If this is starting to sound like a horrible book, you may be right--or at least Megan will agree with you. This novel is not going to satisfy any sane person's sense of justice, but there is much to argue about regarding its titular theme. Natalie reads it as an intense study on the idea of false love, claiming that though they believe they do, none of the principal characters experiences real love. But the cynic could draw from this idea to say none of us experiences fantastical, perfect, storybook love, or at least no one does for very long.
This is probably where my review should end, but it feels as if I've left little or no recommendation regarding the novel. I love this book. Its density and deceptive simplicity make for an immersive reading experience. Even when I wasn't reading, I was imagining what the characters were doing. Even when I knew where the story was headed, it upended my expectations. Even in translation, the images and ambiguities are powerful. Marquez' world is both sensual and revolting, and if we see love as anything, it's as a sickness that destroys even as it revives.
In summer an invisible dust as harsh as red-hot chalk was blown into even the best-protected corners of the imagination by mad winds that took the roofs off the houses and carried away children through the air.
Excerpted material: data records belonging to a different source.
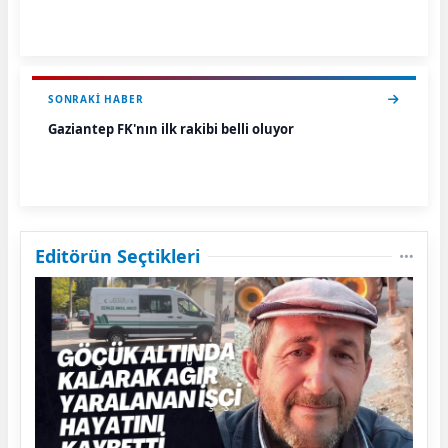
SONRAKI HABER
Gaziantep FK'nın ilk rakibi belli oluyor
Editörün Seçtikleri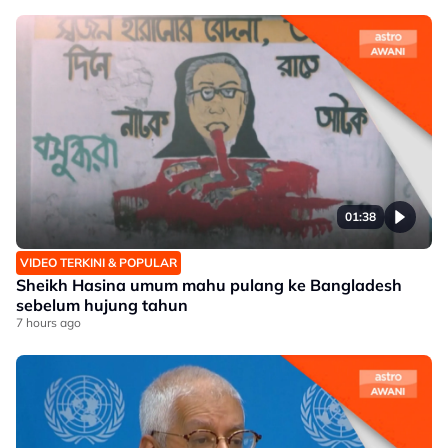
01:38
VIDEO TERKINI & POPULAR
Sheikh Hasina umum mahu pulang ke Bangladesh
sebelum hujung tahun
7 hours ago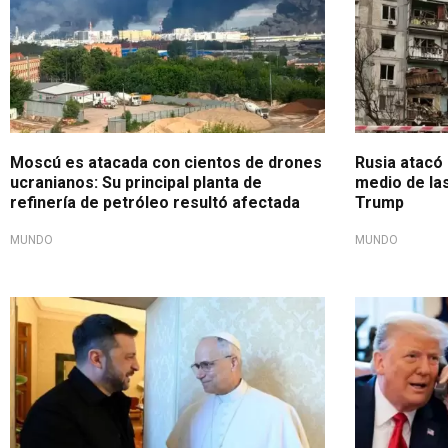
Moscú es atacada con cientos de drones
Rusia atacó
ucranianos: Su principal planta de
medio de la
refinería de petróleo resultó afectada
Trump
MUNDO
MUNDO
Todo por la paz
Rusia vs. Uc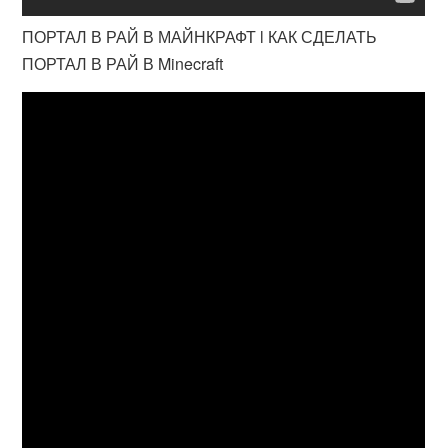
ПОРТАЛ В РАЙ В МАЙНКРАФТ l КАК СДЕЛАТЬ
ПОРТАЛ В РАЙ В Minecraft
At nightfall, at the oppressive moment of transition, a storm of carnivorous mosquitoes rose out of the swamps, and a tender breath of human shit, warm and sad, stirred the certainty of death in the depths of one's soul.
But first he enjoyed the immediate pleasure of smelling a secret garden in his urine that had been purified by lukewarm asparagus.
"You scoundrel!" he shouted. The parrot answered in an identical voice: "You're even more of a scoundrel, Doctor."
She reminded him that the weak would never enter the kingdom of love, which is a harsh and ungenerous kingdom...
Set on its own garbage heap, at the mercy of capricious tides, it was the spot where the bay belched filth from the sewers back onto land. The offal from the adjoining slaughterhouse was also thrown away there--severed heads, rotting viscera, animal refuse that floated, in sunshine and starshine, in a swamp of blood.
"Not even Jonah's wife would swallow that story."